It was the Sunday after the global climate strike inspired by Swedish climate activist Greta Thunberg. I was in church; the sermon title was “Wake Up Call.” “That’s timely,” I thought, alerting us to care for this planet right after the largest climate action ever. I had assumed erroneously, however, because the sermon was not about our planet or climate. Mentioning my unfulfilled expectation to our pastor created an opportunity for some friendly discussion. Two Sundays later, on a day many churches celebrate creation, our pastor gave an impassioned sermon specifically mentioning actions to address global warming.
I can’t help but think that Greta, the Sunrise Movement and other youth leaders had an effect on the sermon. The same Sunday another local pastor also gave a moving sermon directly referencing Greta and local youth addressing climate change. The pastor added this was both the first time they had preached on and the first time the congregation had asked for this topic.
It’s hard to believe that just 15 months ago, Greta first sat on the steps of the Swedish parliament with her sign as parliamentarians trudged by without giving her a glance or word. This amazing and critically needed speed is in contrast to the methodical, incremental work of other climate organizations. The two types of actions, though, are not at odds, but rather providing a reinforcing vitality. Vitality to move long-worked-on legislation forward.
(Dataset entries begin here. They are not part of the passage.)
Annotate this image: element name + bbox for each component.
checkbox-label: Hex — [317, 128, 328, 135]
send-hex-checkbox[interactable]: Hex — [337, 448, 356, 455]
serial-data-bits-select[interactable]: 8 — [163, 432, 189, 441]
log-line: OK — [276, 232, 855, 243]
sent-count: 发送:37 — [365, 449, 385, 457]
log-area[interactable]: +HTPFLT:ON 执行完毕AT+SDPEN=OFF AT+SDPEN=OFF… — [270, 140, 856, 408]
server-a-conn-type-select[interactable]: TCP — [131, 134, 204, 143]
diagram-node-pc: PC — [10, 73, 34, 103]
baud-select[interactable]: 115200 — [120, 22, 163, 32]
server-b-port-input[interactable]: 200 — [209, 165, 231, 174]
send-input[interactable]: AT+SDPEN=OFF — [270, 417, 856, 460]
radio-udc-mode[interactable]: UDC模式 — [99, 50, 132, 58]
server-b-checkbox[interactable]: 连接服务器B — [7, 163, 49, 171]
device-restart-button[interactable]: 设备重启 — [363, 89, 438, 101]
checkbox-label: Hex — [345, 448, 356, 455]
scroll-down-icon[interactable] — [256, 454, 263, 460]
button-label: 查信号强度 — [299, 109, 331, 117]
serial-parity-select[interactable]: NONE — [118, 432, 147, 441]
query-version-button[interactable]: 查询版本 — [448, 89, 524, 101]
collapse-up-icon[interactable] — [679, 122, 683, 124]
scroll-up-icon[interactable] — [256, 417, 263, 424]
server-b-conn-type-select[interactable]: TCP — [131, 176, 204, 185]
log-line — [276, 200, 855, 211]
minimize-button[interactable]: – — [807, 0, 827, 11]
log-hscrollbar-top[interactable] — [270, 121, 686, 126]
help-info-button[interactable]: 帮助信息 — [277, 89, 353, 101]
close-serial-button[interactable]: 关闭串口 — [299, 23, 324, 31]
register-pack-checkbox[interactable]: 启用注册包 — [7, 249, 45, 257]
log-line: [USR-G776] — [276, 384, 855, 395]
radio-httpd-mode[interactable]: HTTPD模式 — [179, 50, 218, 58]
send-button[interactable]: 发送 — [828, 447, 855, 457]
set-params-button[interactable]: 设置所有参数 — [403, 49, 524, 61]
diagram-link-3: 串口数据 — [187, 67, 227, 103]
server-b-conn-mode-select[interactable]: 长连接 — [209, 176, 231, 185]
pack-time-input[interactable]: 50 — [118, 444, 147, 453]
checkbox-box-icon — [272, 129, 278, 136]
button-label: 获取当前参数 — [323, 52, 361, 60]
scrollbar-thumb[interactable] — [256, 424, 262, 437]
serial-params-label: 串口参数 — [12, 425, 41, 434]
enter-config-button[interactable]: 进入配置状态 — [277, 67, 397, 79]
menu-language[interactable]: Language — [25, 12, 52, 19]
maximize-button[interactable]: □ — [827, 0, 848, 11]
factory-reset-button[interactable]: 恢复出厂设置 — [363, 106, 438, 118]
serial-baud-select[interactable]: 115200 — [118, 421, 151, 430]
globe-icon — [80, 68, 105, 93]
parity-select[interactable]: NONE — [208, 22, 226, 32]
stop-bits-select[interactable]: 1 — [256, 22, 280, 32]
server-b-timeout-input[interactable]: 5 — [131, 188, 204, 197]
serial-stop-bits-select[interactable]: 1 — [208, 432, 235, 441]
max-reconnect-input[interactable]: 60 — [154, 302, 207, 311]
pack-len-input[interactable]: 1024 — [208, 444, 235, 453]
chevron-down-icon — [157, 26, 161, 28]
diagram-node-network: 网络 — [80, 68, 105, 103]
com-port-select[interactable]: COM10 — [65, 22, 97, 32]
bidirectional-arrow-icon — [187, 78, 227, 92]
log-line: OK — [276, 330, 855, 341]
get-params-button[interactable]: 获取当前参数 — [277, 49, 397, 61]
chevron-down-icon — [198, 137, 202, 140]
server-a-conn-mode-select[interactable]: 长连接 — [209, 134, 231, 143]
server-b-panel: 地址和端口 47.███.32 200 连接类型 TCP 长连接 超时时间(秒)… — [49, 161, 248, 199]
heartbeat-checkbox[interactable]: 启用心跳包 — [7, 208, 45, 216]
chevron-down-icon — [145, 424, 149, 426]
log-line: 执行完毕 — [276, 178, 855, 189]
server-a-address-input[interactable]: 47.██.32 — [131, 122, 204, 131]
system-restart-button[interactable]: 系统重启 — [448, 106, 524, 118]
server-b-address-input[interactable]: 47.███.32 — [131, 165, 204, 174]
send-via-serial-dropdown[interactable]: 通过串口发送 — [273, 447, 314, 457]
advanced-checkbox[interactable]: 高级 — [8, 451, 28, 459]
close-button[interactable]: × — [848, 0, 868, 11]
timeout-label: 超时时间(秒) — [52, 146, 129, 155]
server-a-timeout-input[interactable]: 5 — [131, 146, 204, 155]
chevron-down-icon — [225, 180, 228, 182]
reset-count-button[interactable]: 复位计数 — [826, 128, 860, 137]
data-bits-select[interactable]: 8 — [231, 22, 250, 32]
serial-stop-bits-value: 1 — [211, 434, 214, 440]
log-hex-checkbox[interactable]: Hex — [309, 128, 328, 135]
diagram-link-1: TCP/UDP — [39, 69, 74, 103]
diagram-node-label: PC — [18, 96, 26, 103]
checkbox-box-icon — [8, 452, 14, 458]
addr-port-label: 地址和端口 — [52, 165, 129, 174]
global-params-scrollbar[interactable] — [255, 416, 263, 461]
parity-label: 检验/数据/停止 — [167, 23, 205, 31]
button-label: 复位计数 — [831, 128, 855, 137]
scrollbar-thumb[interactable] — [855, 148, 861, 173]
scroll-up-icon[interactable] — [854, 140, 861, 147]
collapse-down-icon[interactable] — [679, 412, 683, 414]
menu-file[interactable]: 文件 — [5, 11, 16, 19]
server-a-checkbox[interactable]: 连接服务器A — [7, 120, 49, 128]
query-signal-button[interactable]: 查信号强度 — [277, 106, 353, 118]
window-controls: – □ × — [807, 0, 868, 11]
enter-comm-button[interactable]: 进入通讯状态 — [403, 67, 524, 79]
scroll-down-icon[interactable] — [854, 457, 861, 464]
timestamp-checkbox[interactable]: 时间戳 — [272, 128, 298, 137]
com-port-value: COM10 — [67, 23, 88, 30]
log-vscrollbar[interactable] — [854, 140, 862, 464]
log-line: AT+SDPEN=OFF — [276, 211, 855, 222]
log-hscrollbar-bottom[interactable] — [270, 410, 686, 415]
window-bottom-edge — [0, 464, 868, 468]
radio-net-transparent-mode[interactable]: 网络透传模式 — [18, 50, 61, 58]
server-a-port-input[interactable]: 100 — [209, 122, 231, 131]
For 10 years, Citizens Climate Lobby has tirelessly worked to research and build bipartisan support for introduction of a carbon fee and dividend bill in Congress. This has been their singular focus. They chose this particular focus because their research showed a well-constructed carbon fee is the most impactful and least regulatory way to lower carbon dioxide emissions. Their design to return that fee directly to citizens using the least possible bureaucracy rather than feed it to government programs gives citizens the support they need in an economy transitioning to renewable energy.
After 10 years, there is now such a bill in the U.S. House, the Energy Innovation and Carbon Dividend Act, HR 763. We now need to add vitality. Congressman Rick Larsen needs to know we want his support on this bill. Senators Maria Cantwell and Patty Murray need to know we want them to support companion legislation in the Senate.
We also have an excellent opportunity to grow our local vitality through a timely event at the Whidbey Island Center for the Arts. “Climate Change Conversations,” Friday, Nov. 15, is facilitating dialogue among all in our community — local government officials, youth leaders, climate experts and concerned citizens, with a focus on taking concrete steps to lower carbon dipoxide emissions in our local governments and community. Please lend your vitality to this event. The time for action is now.